- **WHAT IS REQUIRED**: Look over the lines below. Report each one that includes the string "Lous".

(Bounding box prediction data)
=== Begin Enclosure ===
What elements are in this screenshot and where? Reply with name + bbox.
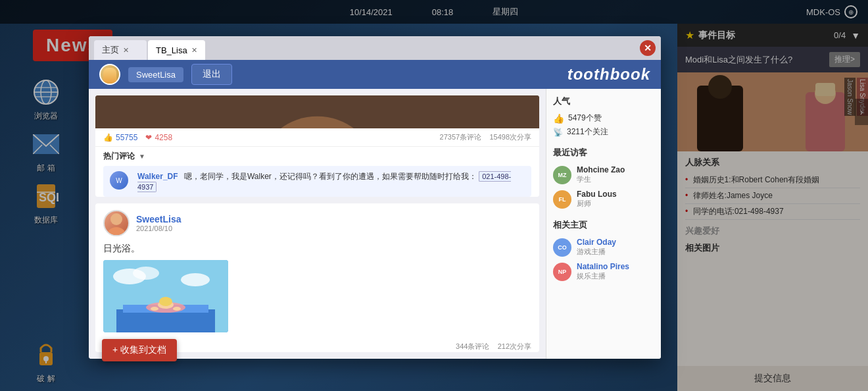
visitors-title: 最近访客 [553, 147, 654, 159]
post2-image-content [103, 260, 228, 332]
related-avatar-2: NP [553, 263, 571, 281]
post2-date: 2021/08/10 [136, 224, 181, 232]
likes-count: 5479个赞 [568, 113, 602, 124]
share-count-2: 212次分享 [498, 342, 531, 350]
comment-count-1: 27357条评论 [440, 133, 482, 141]
tab-tb-lisa[interactable]: TB_Lisa ✕ [148, 40, 205, 60]
related-info-1: Clair Oday 游戏主播 [577, 238, 616, 257]
hot-comments-text: 热门评论 [103, 151, 135, 162]
like-icon: 👍 [553, 113, 564, 124]
visitor-name-2: Fabu Lous [577, 190, 617, 199]
visitor-2: FL Fabu Lous 厨师 [553, 187, 654, 211]
tab-home-label: 主页 [102, 44, 119, 56]
feed-area: 👍 55755 ❤ 4258 27357条评论 15498次分享 [89, 89, 546, 359]
related-role-1: 游戏主播 [577, 247, 616, 257]
comment-text-1: 嗯，老同学，我是Walker，还记得吗？看到了你的遭遇，如果需要帮助随时打给我： [184, 172, 477, 181]
related-info-2: Natalino Pires 娱乐主播 [577, 262, 629, 281]
browser-userbar: SweetLisa 退出 toothbook [89, 60, 661, 89]
post2-text: 日光浴。 [95, 240, 539, 260]
close-window-button[interactable]: ✕ [640, 40, 656, 56]
hot-comments-label: 热门评论 ▼ [95, 147, 539, 163]
svg-rect-20 [116, 309, 215, 332]
related-name-2: Natalino Pires [577, 262, 629, 271]
user-avatar [99, 64, 120, 85]
comment-count-2: 344条评论 [456, 342, 489, 350]
svg-point-26 [159, 297, 172, 306]
svg-point-14 [110, 213, 122, 225]
avatar-figure [103, 68, 116, 84]
post2-author-name: SweetLisa [136, 214, 181, 224]
post2-avatar [103, 210, 130, 236]
post-meta-1: 27357条评论 15498次分享 [440, 132, 531, 142]
follow-icon: 📡 [553, 128, 563, 137]
tab-home[interactable]: 主页 ✕ [94, 40, 147, 60]
comment-author-1: Walker_DF [137, 172, 178, 181]
like-count-1: 55755 [116, 133, 137, 142]
username-badge[interactable]: SweetLisa [128, 67, 183, 82]
follows-stat: 📡 3211个关注 [553, 125, 654, 139]
comment-item-1: W Walker_DF 嗯，老同学，我是Walker，还记得吗？看到了你的遭遇，… [103, 166, 531, 197]
tab-tb-lisa-close[interactable]: ✕ [191, 47, 197, 54]
tab-home-close[interactable]: ✕ [123, 47, 129, 54]
visitor-info-2: Fabu Lous 厨师 [577, 190, 617, 209]
post2-image [103, 260, 228, 332]
collect-button[interactable]: + 收集到文档 [102, 339, 177, 361]
svg-point-18 [133, 267, 159, 280]
svg-point-25 [173, 307, 181, 311]
related-1[interactable]: CO Clair Oday 游戏主播 [553, 235, 654, 259]
visitor-role-1: 学生 [577, 174, 625, 184]
visitor-avatar-2: FL [553, 190, 571, 209]
post-card-2: SweetLisa 2021/08/10 日光浴。 [95, 203, 539, 352]
browser-sidebar: 人气 👍 5479个赞 📡 3211个关注 最近访客 MZ [546, 89, 661, 359]
related-name-1: Clair Oday [577, 238, 616, 247]
visitors-section: 最近访客 MZ Mohcine Zao 学生 FL Fabu Lous 厨师 [553, 147, 654, 211]
popularity-section: 人气 👍 5479个赞 📡 3211个关注 [553, 95, 654, 139]
logout-button[interactable]: 退出 [191, 64, 232, 85]
visitor-avatar-1: MZ [553, 166, 571, 184]
visitor-role-2: 厨师 [577, 199, 617, 209]
post2-header: SweetLisa 2021/08/10 [95, 203, 539, 240]
svg-point-15 [107, 227, 126, 235]
related-title: 相关主页 [553, 219, 654, 231]
comments-dropdown-arrow[interactable]: ▼ [139, 153, 145, 160]
comment-avatar-1: W [110, 171, 128, 190]
share-count-1: 15498次分享 [489, 133, 531, 141]
post-meta-2: 344条评论 212次分享 [456, 342, 531, 352]
thumb-up-icon: 👍 [103, 133, 113, 142]
browser-window: 主页 ✕ TB_Lisa ✕ ✕ SweetLisa 退出 toothbook [89, 36, 661, 359]
visitor-info-1: Mohcine Zao 学生 [577, 165, 625, 184]
site-title: toothbook [567, 65, 650, 84]
post-card-1: 👍 55755 ❤ 4258 27357条评论 15498次分享 [95, 95, 539, 197]
browser-tabs: 主页 ✕ TB_Lisa ✕ ✕ [89, 36, 661, 60]
likes-stat: 👍 5479个赞 [553, 111, 654, 125]
post-stats-1: 👍 55755 ❤ 4258 27357条评论 15498次分享 [95, 128, 539, 147]
thumb-down-icon: ❤ [145, 133, 152, 142]
related-avatar-1: CO [553, 238, 571, 257]
browser-content: 👍 55755 ❤ 4258 27357条评论 15498次分享 [89, 89, 661, 359]
dislike-count-1: 4258 [155, 133, 172, 142]
tab-tb-lisa-label: TB_Lisa [156, 45, 187, 55]
svg-point-19 [181, 273, 210, 286]
like-button-1[interactable]: 👍 55755 [103, 133, 137, 142]
visitor-name-1: Mohcine Zao [577, 165, 625, 174]
post2-author-info: SweetLisa 2021/08/10 [136, 214, 181, 232]
popularity-title: 人气 [553, 95, 654, 107]
related-section: 相关主页 CO Clair Oday 游戏主播 NP Natalino Pire… [553, 219, 654, 284]
post-top-image [95, 95, 539, 128]
dislike-button-1[interactable]: ❤ 4258 [145, 133, 172, 142]
desktop: 10/14/2021 08:18 星期四 MDK-OS ⊕ News 浏览器 [0, 0, 868, 391]
follows-count: 3211个关注 [567, 126, 608, 138]
visitor-1: MZ Mohcine Zao 学生 [553, 163, 654, 187]
svg-point-24 [151, 307, 158, 311]
related-role-2: 娱乐主播 [577, 271, 629, 281]
related-2[interactable]: NP Natalino Pires 娱乐主播 [553, 259, 654, 284]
=== End Enclosure ===
- **EXERCISE RESPONSE**:
visitor-name-2: Fabu Lous [577, 190, 617, 199]
visitor-2: FL Fabu Lous 厨师 [553, 187, 654, 211]
visitor-info-2: Fabu Lous 厨师 [577, 190, 617, 209]
visitors-section: 最近访客 MZ Mohcine Zao 学生 FL Fabu Lous 厨师 [553, 147, 654, 211]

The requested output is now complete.